--- START ---

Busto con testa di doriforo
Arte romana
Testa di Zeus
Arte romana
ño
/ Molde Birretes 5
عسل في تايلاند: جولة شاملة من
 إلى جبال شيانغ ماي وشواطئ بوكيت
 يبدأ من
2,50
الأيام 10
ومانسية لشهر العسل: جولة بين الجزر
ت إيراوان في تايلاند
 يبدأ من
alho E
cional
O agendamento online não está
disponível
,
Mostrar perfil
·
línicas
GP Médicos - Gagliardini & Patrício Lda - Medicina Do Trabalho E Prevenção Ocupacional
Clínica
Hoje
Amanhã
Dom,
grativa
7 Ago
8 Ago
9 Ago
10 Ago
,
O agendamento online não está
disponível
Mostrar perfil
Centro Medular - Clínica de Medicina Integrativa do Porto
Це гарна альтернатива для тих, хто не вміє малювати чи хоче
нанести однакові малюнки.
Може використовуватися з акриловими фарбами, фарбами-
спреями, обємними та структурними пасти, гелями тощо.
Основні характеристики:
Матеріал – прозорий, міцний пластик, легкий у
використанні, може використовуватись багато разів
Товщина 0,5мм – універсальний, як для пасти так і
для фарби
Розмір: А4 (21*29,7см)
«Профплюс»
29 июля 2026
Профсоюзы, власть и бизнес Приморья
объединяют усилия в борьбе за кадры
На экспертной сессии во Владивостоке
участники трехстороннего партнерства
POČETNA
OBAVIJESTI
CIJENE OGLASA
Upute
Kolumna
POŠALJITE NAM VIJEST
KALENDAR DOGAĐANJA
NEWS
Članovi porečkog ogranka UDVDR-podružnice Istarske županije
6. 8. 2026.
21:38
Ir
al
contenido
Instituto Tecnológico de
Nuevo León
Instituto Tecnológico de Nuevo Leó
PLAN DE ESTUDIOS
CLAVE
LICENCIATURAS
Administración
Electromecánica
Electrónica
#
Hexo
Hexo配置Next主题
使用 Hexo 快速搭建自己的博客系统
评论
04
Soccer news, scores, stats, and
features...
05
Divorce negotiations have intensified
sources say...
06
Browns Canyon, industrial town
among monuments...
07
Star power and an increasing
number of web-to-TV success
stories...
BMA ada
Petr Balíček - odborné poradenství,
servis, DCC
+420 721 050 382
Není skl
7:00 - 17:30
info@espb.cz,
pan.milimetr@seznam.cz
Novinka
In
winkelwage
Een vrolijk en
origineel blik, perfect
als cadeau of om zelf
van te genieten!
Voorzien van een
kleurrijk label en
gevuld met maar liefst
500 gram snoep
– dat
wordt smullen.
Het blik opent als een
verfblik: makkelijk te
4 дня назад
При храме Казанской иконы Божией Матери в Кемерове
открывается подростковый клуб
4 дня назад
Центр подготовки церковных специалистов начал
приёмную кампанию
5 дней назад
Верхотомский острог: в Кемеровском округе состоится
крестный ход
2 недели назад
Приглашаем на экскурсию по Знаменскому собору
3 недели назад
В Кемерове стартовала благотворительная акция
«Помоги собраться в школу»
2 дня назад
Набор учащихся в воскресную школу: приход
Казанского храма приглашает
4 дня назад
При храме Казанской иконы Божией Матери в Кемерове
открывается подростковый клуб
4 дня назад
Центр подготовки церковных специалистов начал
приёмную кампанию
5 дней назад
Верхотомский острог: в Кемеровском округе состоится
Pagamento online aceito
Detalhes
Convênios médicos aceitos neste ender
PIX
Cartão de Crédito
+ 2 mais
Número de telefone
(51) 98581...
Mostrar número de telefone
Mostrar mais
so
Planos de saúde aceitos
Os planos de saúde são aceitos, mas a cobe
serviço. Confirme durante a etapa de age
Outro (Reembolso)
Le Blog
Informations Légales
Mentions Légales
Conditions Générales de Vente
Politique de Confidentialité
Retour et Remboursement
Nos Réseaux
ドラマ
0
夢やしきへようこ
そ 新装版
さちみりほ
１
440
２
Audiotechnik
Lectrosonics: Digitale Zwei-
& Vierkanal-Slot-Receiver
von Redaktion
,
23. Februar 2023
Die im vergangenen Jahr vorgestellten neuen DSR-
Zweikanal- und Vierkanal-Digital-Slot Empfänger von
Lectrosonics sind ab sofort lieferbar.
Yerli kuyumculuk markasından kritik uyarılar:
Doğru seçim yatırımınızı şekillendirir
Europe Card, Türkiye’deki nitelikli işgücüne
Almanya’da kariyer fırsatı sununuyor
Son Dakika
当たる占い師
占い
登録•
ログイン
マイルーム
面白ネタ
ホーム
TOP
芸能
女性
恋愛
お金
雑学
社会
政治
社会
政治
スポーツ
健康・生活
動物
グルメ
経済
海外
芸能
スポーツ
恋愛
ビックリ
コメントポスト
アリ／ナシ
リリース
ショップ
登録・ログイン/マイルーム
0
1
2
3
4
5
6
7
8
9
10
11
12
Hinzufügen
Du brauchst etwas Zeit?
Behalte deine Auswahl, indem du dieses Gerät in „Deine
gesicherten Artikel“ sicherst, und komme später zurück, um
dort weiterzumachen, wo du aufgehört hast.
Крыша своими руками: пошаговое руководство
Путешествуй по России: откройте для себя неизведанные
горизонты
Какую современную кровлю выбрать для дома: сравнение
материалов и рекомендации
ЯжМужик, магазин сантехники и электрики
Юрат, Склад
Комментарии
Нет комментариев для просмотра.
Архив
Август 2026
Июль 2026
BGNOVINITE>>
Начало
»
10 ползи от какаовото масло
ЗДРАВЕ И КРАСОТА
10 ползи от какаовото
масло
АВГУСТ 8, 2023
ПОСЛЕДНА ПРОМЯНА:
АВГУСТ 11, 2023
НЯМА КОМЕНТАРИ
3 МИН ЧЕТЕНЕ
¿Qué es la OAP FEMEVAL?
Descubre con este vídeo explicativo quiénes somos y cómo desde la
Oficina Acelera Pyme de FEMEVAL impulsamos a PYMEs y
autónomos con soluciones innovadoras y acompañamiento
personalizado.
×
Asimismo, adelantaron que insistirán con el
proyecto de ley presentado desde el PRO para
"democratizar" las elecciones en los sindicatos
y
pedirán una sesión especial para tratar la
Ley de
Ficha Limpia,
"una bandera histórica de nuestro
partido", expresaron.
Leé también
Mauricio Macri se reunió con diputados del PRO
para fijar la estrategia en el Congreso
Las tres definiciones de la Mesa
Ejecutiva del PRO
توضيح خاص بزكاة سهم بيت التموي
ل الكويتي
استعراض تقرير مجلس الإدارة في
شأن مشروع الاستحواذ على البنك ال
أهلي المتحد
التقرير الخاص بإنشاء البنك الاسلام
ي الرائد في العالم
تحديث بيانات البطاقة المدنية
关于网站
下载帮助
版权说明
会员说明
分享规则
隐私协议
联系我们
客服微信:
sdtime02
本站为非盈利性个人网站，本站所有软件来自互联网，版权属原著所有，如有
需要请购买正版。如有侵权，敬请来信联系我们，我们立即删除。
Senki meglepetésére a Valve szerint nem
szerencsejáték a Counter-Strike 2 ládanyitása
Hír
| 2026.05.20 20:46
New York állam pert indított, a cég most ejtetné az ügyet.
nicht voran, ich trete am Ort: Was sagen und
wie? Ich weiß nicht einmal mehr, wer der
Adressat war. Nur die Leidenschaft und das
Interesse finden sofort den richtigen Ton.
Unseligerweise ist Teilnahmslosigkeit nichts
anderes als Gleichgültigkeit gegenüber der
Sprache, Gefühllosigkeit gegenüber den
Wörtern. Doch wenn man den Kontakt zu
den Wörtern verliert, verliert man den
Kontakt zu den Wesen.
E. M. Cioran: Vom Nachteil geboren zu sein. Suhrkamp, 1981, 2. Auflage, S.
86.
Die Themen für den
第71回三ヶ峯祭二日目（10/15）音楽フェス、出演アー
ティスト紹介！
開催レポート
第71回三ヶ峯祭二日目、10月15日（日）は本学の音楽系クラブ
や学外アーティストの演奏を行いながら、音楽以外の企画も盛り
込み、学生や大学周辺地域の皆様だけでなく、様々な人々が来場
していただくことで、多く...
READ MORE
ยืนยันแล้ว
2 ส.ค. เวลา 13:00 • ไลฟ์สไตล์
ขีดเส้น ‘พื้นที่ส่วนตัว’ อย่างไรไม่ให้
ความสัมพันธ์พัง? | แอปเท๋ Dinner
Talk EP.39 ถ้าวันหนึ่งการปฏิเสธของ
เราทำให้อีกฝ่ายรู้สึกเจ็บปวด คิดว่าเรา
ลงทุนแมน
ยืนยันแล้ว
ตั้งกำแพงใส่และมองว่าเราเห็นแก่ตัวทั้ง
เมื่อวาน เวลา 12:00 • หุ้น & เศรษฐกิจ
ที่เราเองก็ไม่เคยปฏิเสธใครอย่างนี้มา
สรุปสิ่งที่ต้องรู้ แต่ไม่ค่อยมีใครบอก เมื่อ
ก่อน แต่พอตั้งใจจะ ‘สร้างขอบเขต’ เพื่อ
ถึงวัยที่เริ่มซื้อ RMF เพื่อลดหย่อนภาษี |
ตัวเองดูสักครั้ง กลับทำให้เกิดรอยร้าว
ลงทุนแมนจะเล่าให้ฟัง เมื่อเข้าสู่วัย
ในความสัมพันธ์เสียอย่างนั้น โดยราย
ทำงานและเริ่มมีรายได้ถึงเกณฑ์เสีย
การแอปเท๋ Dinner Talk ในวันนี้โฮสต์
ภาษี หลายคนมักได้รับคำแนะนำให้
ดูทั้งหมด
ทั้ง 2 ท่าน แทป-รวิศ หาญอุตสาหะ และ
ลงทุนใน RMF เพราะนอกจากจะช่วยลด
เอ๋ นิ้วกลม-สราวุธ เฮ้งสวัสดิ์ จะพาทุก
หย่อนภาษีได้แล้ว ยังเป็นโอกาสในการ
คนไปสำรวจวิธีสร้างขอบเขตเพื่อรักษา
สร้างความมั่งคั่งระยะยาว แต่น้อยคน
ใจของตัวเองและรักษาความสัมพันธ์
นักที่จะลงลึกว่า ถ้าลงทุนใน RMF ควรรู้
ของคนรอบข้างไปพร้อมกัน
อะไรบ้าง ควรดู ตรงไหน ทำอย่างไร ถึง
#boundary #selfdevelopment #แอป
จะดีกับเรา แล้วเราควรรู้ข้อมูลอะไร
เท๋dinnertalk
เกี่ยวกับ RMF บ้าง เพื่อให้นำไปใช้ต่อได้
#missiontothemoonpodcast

--- END ---

(About this exercise)
Word for word, copy the line containing "ที่เราเองก็ไม่เคยปฏิเสธใครอย่างนี้มา" and each line after it to the end of the records, and nothing besides.

(Output of the task)
ที่เราเองก็ไม่เคยปฏิเสธใครอย่างนี้มา
สรุปสิ่งที่ต้องรู้ แต่ไม่ค่อยมีใครบอก เมื่อ
ก่อน แต่พอตั้งใจจะ ‘สร้างขอบเขต’ เพื่อ
ถึงวัยที่เริ่มซื้อ RMF เพื่อลดหย่อนภาษี |
ตัวเองดูสักครั้ง กลับทำให้เกิดรอยร้าว
ลงทุนแมนจะเล่าให้ฟัง เมื่อเข้าสู่วัย
ในความสัมพันธ์เสียอย่างนั้น โดยราย
ทำงานและเริ่มมีรายได้ถึงเกณฑ์เสีย
การแอปเท๋ Dinner Talk ในวันนี้โฮสต์
ภาษี หลายคนมักได้รับคำแนะนำให้
ดูทั้งหมด
ทั้ง 2 ท่าน แทป-รวิศ หาญอุตสาหะ และ
ลงทุนใน RMF เพราะนอกจากจะช่วยลด
เอ๋ นิ้วกลม-สราวุธ เฮ้งสวัสดิ์ จะพาทุก
หย่อนภาษีได้แล้ว ยังเป็นโอกาสในการ
คนไปสำรวจวิธีสร้างขอบเขตเพื่อรักษา
สร้างความมั่งคั่งระยะยาว แต่น้อยคน
ใจของตัวเองและรักษาความสัมพันธ์
นักที่จะลงลึกว่า ถ้าลงทุนใน RMF ควรรู้
ของคนรอบข้างไปพร้อมกัน
อะไรบ้าง ควรดู ตรงไหน ทำอย่างไร ถึง
#boundary #selfdevelopment #แอป
จะดีกับเรา แล้วเราควรรู้ข้อมูลอะไร
เท๋dinnertalk
เกี่ยวกับ RMF บ้าง เพื่อให้นำไปใช้ต่อได้
#missiontothemoonpodcast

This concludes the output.